5 Discussion

The low fraction of 6% of main-sequence dwarfs exhibiting Vega-like excess emission at 25 $\mu$m gives force to the result by Aumann & Probst (1991) who carried out a similar survey at 12 $\mu$m. They found only 2 statistically significant excess candidates out of 548 nearby stars. These two stars ($\beta$ Pic and $\zeta$ Lep) are also found in our sample of excess candidates. Apparently, warm debris disks are rare.

A similar study by Fajardo-Acosta et al. (2000), where 2MASS data were combined with IRAS data for a sample of 296 main-sequence stars, yielded 8 systems which have a significant excess at 12 $\mu$m. None of their 8 stars is in our initial sample. This low fraction (<3%) is not inconsistent with our result at 25 $\mu$m. Only one of these 12 $\mu$m excess stars is detected at longer wavelengths, and the spectral energy distributions of the 8 stars indicate dust temperatures in excess of 200 K. The temperatures suggest that the systems detected by Fajardo-Acosta et al. (2000) are distinct from the systems we have detected at 25 $\mu$m which all have been detected at 60 $\mu$m (see Fig. 5).

From a survey of 38 main-sequence stars using IRAS and ISOPHOT data Fajardo-Acosta et al. (1999) found no star with a significant excess at 12 $\mu$m, and a fraction of $\sim$14% excess stars at 20 $\mu$m. It is difficult to interpret this fraction since the ISOPHOT data used in their study were inconclusive, and the 20 $\mu$m detections needed confirmation. In any case, the absence of 12 $\mu$m detections indicates that these disks are not warmer than 200 K.

The temperatures and the inferred upper limits for the dust emission at 25 $\mu$m put strong requirements to possible ground based photometric surveys of debris disks at 20 $\mu$m.

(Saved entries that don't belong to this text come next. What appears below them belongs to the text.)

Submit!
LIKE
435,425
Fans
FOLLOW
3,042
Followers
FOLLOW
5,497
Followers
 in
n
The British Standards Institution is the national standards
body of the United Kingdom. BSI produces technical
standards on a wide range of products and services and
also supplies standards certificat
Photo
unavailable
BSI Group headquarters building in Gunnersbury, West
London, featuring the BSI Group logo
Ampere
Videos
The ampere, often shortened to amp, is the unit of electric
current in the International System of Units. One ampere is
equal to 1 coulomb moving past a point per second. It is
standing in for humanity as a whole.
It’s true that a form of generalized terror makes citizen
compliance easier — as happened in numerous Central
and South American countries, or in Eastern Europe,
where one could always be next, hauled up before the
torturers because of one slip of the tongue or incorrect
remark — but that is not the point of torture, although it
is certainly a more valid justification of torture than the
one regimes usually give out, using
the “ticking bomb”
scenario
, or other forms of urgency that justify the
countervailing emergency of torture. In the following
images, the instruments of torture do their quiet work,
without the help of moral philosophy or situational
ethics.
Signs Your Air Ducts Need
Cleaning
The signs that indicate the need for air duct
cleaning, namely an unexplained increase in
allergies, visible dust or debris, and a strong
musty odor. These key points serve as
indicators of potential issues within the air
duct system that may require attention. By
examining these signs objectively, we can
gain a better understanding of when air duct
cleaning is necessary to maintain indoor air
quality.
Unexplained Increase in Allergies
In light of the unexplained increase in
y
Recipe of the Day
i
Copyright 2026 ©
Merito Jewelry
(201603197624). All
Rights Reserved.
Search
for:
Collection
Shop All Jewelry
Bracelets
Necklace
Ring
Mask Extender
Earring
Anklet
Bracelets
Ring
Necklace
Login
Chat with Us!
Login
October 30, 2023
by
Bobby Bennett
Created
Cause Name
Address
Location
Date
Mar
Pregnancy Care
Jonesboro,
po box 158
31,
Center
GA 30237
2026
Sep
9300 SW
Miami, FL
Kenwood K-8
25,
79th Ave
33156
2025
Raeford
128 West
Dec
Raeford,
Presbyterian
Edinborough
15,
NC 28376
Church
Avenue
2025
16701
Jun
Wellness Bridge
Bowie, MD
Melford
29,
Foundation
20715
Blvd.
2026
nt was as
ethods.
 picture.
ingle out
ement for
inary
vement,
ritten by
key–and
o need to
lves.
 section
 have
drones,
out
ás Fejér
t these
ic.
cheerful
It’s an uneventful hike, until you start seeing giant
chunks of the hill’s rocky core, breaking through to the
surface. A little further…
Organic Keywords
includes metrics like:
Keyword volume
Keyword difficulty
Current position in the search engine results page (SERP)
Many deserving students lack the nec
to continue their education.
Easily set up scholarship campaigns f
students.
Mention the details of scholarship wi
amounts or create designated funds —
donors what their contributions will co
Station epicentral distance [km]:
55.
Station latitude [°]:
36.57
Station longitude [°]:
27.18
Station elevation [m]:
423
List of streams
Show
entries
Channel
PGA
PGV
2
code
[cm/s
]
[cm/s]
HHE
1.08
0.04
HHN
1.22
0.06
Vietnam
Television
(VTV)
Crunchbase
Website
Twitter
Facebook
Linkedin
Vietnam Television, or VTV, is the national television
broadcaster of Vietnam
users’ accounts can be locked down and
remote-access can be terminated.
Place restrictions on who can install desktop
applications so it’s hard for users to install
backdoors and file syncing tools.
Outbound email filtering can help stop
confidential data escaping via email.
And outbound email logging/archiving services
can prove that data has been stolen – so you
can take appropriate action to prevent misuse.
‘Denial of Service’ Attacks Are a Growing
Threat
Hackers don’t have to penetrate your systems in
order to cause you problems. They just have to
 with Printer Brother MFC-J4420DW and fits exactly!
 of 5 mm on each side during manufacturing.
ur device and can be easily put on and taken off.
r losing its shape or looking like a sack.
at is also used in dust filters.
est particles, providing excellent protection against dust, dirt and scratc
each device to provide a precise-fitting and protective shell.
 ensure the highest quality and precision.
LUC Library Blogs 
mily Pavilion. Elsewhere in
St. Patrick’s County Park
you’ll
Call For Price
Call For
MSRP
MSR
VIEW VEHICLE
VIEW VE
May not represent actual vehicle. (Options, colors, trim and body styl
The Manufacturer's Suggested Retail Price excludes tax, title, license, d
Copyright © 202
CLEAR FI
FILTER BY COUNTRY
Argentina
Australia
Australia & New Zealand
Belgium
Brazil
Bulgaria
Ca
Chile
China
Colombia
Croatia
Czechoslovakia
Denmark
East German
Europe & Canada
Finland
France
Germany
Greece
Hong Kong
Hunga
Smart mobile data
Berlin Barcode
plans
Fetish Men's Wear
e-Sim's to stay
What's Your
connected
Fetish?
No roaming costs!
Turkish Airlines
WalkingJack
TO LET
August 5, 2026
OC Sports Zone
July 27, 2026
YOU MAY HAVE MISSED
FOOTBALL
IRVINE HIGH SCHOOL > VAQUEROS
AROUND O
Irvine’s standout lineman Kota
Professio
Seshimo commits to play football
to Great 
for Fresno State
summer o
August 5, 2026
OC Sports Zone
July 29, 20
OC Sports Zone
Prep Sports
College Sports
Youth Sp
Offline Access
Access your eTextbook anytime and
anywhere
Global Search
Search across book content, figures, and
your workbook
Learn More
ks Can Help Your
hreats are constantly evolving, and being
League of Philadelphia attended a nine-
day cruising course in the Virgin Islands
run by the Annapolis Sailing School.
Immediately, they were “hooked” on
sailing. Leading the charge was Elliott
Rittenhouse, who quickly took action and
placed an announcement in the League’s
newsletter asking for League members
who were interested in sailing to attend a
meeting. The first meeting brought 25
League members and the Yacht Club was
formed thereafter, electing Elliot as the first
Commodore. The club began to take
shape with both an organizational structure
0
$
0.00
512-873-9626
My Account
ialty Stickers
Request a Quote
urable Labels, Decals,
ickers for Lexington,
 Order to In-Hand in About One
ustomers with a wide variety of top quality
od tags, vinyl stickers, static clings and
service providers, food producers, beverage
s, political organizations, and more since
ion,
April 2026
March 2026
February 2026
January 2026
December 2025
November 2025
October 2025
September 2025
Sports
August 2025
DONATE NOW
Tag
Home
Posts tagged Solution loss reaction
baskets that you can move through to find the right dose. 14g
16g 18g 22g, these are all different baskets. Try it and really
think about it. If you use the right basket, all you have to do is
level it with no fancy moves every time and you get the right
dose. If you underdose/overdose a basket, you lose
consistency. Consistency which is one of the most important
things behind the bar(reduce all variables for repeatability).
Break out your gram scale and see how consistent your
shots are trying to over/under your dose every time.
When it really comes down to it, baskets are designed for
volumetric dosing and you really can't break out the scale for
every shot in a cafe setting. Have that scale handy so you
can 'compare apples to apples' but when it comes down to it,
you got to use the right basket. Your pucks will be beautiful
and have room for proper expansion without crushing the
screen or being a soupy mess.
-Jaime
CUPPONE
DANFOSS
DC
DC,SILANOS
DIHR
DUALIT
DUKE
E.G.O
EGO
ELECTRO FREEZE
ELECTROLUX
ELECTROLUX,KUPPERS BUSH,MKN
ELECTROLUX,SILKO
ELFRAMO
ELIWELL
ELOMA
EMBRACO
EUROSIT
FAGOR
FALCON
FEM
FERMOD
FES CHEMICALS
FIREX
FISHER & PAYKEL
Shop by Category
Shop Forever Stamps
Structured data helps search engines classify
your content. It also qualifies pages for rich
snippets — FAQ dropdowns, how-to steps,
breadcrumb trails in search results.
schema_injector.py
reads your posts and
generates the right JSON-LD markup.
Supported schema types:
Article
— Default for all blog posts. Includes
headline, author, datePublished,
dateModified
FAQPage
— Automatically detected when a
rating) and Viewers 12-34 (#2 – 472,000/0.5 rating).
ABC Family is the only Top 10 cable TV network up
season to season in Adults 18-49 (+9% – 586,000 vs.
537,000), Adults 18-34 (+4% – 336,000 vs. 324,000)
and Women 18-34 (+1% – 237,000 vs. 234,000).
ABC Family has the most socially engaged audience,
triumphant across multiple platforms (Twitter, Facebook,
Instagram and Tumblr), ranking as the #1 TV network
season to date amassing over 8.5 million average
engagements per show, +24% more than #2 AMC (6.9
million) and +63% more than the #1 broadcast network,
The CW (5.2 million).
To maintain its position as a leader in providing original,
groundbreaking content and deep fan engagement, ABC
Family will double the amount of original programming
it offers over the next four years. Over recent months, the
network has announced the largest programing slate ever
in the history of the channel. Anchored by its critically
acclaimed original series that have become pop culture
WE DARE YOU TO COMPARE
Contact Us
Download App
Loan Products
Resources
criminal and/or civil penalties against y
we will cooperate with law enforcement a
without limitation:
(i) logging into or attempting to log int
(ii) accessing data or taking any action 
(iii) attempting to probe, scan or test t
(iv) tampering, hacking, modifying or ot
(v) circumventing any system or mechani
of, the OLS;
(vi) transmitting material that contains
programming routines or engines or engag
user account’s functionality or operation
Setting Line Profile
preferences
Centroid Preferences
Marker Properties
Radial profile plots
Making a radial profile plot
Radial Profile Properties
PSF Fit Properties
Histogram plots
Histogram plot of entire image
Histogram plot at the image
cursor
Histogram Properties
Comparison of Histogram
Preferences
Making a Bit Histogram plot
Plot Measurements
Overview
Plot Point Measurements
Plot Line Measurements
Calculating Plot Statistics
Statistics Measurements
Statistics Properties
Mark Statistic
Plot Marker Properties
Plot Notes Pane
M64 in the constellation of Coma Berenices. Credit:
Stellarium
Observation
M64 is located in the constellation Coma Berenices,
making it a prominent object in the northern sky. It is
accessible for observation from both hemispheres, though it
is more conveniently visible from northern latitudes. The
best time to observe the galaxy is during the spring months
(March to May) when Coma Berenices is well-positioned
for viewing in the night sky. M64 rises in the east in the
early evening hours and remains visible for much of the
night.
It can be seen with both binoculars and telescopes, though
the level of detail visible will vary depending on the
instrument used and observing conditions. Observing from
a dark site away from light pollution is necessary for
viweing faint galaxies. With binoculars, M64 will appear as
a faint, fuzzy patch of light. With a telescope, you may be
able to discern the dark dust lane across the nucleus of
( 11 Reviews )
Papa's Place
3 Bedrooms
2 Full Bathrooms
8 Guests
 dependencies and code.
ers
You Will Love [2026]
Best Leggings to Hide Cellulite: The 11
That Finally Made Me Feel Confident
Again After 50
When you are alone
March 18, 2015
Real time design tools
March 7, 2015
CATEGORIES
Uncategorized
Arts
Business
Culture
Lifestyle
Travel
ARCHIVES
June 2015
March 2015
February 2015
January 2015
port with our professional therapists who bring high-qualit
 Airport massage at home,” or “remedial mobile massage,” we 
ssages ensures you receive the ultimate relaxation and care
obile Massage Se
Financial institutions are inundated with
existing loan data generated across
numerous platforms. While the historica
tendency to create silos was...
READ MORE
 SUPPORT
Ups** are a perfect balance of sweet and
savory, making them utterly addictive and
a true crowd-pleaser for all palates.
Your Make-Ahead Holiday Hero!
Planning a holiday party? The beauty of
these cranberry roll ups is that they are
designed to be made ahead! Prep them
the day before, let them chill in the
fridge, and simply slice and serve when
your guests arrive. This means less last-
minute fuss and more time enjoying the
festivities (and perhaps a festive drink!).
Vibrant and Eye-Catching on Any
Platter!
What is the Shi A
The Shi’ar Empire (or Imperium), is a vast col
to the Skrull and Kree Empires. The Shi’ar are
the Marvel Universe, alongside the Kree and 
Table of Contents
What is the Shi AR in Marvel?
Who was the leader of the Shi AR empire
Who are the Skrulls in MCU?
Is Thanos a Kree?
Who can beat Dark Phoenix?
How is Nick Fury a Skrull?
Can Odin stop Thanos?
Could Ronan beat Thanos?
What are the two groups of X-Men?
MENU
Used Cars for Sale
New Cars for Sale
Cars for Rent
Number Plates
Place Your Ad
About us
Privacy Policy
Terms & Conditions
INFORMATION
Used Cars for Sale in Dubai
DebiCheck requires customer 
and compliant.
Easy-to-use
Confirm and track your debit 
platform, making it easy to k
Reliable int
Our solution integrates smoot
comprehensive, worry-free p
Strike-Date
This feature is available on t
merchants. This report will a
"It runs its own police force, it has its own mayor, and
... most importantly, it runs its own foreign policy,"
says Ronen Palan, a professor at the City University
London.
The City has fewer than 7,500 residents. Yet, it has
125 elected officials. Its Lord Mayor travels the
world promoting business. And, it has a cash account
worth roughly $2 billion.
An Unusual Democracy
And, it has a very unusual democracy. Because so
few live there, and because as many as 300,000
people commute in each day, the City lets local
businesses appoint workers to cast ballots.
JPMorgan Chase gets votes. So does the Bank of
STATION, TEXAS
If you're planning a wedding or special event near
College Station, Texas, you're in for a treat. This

In order to be able to detect disks below our detection limit of $2\times10^{-5}$  ${M_{\oplus}}$, the contrast between disk emission and photospheric emission is <0.3 (equivalent to larger than 1.3 mag). On the other hand, the accuracy of predicting the infrared photospheric flux is generally not better than 5% which limits the maximum contrast to 3.3 mag. Significant improvement can only be made by imaging the disk.

All five Vega-like candidates in our sample are young, less than 400 Myr (cf. Table 1) with spectral type A0-A3, confirming the finding by Habing et al. (1999) that debris disks are mostly found around stars that just entered the main-sequence. In fact, of the 8 stars in our sample younger than 400 Myr, 5 have a detectable dust disk at 25 $\mu$m, whereas none of the older stars show a significant excess.

The lower limits on the mass have been derived assuming that the size of the disk particles is much smaller than the wavelength. At 25 $\mu$m this corresponds to $a\la3~\mu$m, where a is the radius of a grain. Larger grain sizes yield relatively lower absorption cross sections which increase our minimum mass estimate. Detailed modelling by Krügel & Siebenmorgen (1994) and Dent et al. (2000) which includes the (observed) spatial distribution in the disk, suggests much larger grain sizes of the order of a few tens of $\mu$m. Such sizes could increase our lower limit of the disk mass by one order of magnitude or more.

The dust model calculations by Li & Greenberg (1998) for $\beta$ Pic assuming that the particles are made out of cometary material show that for a given temperature, the grains can span a whole range of distances from the star depending on the composition and mass. For $T_{\rm d}=120$ K they find D=20 AU for the biggest porous silicate aggregates (of 10^-4 g) to D=200 AU for the smallest ones (of 10^-14 g).